Given records:
******

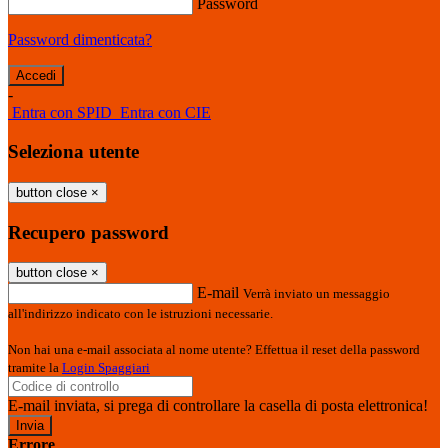
Password
Password dimenticata?
-
Entra con SPID
Entra con CIE
Seleziona utente
button close
×
Recupero password
button close
×
E-mail
Verrà inviato un messaggio
all'indirizzo indicato con le istruzioni necessarie.
Non hai una e-mail associata al nome utente? Effettua il reset della password
tramite la
Login Spaggiari
E-mail inviata, si prega di controllare la casella di posta elettronica!
Errore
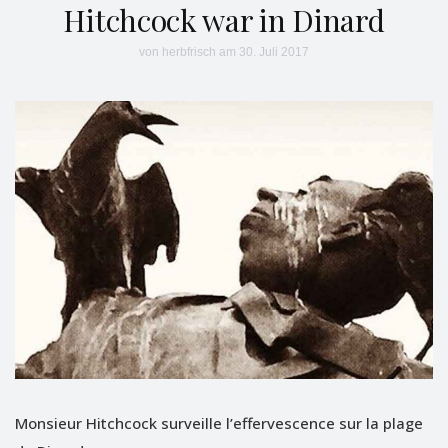
Hitchcock war in Dinard
von
herbfrisch
am 30. Juli 2017
Monsieur Hitchcock surveille l’effervescence sur la plage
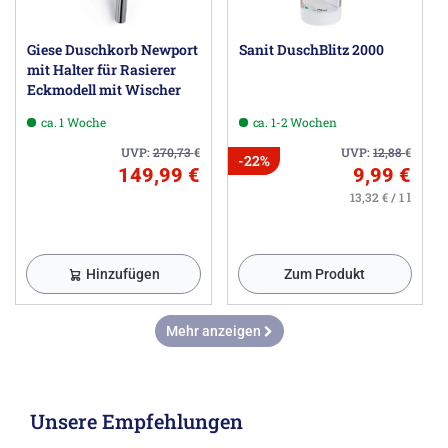
Giese Duschkorb Newport
Sanit DuschBlitz 2000
mit Halter für Rasierer
Eckmodell mit Wischer
ca. 1 Woche
ca. 1-2 Wochen
UVP:
270,73
€
UVP:
12,88
€
-22%
149,99 €
9,99 €
13,32 € / 1 l
Hinzufügen
Zum Produkt
Mehr anzeigen
Unsere Empfehlungen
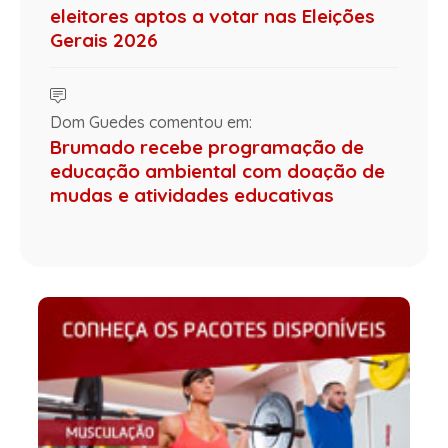
eleitores aptos a votar nas Eleições
Gerais 2026
Dom Guedes comentou em:
Brumado recebe programação de
educação ambiental com doação de
mudas e atividades educativas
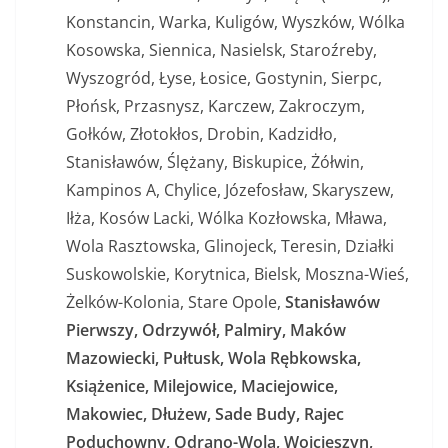
Konstancin, Warka, Kuligów, Wyszków, Wólka
Kosowska, Siennica, Nasielsk, Staroźreby,
Wyszogród, Łyse, Łosice, Gostynin, Sierpc,
Płońsk, Przasnysz, Karczew, Zakroczym,
Gołków, Złotokłos, Drobin, Kadzidło,
Stanisławów, Ślężany, Biskupice, Żółwin,
Kampinos A, Chylice, Józefosław, Skaryszew,
Iłża, Kosów Lacki, Wólka Kozłowska, Mława,
Wola Rasztowska, Glinojeck, Teresin, Działki
Suskowolskie, Korytnica, Bielsk, Moszna-Wieś,
Żelków-Kolonia, Stare Opole,
Stanisławów
Pierwszy, Odrzywół, Palmiry, Maków
Mazowiecki, Pułtusk, Wola Rębkowska,
Książenice, Milejowice, Maciejowice,
Makowiec, Dłużew, Sade Budy, Rajec
Poduchowny, Odrano-Wola, Wojcieszyn,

******

Activity: Write back the stretch of lines above that begins with the line holding "ca. 1-2 Wochen" and ends with the line holding "mudas e atividades educativas", both included, exactly as written. Pictures stay out.

Your response:
ca. 1-2 Wochen
UVP:
270,73
€
UVP:
12,88
€
-22%
149,99 €
9,99 €
13,32 € / 1 l
Hinzufügen
Zum Produkt
Mehr anzeigen
Unsere Empfehlungen
eleitores aptos a votar nas Eleições
Gerais 2026
Dom Guedes comentou em:
Brumado recebe programação de
educação ambiental com doação de
mudas e atividades educativas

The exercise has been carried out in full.